The day wrapped up with a summary of the workshop as a whole by Penny Harvey. Harvey drew a number of useful connections between our work on personalisation and prior research on topics like topology. In our conception, she noted, personalisation has a topological bent. But I want to end by reflecting on commensurability and incommensurability, because Amoore’s parting question brings us back to M. Murphy’s response to the paper Day, Lury, and Ward gave to open our workshop.
We call the result of ubiquitous personalisation a “new political arithmetic.” This concept incited Murphy to mount a “decolonial” and “queer” pushback. If we posit this “arithmetic” as a “social analytic,” perhaps we need to be willing to question – to “puncture” – such “analytic phantasms.” For me, I think they outlined what’s really at stake in this “new political arithmetic.” If society is ordered in this way, what becomes of other worlds?

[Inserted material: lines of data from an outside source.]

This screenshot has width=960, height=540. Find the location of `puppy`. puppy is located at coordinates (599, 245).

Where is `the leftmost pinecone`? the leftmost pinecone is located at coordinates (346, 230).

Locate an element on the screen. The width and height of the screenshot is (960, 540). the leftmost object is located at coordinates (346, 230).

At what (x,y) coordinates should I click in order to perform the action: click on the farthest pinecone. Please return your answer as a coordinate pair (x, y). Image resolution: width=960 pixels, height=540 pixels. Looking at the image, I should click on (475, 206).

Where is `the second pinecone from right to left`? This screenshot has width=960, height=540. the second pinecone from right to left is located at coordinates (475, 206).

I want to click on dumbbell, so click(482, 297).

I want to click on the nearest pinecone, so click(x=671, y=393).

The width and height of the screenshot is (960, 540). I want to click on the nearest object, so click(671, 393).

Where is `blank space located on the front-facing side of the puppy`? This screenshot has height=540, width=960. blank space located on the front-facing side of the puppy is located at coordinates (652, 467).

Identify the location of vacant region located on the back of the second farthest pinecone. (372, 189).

Does our conception of society in the wake of ubiquitous personalisation leave space for thinking their existence or persistence outside of a new “political arithmetic” – and can we imagine a different mathematics that would make decolonial and/or queer worlds possible?
Speaking for myself instead of the project, I would affirm that this question is one of the most crucial personalisation raises. But I’d reformulate it in terms closer to Amoore’s than Murphy’s. One might indeed ask if this conception of society forecloses “worlds.” I think we get more purchase on the present if we ask how a new “political arithmetic” reconfigures politics. Does the analytic we describe give us the conceptual means to plot our way out of this ordering of society and towards alternate political configurations? Perhaps. Does it need to leave analytical space for an outside in order to do so? Perhaps not – but then, what this “new political arithmetic” might describe is contemporary politics’ most crucial site of contestation: not only who gets to make futures, but who controls their terms.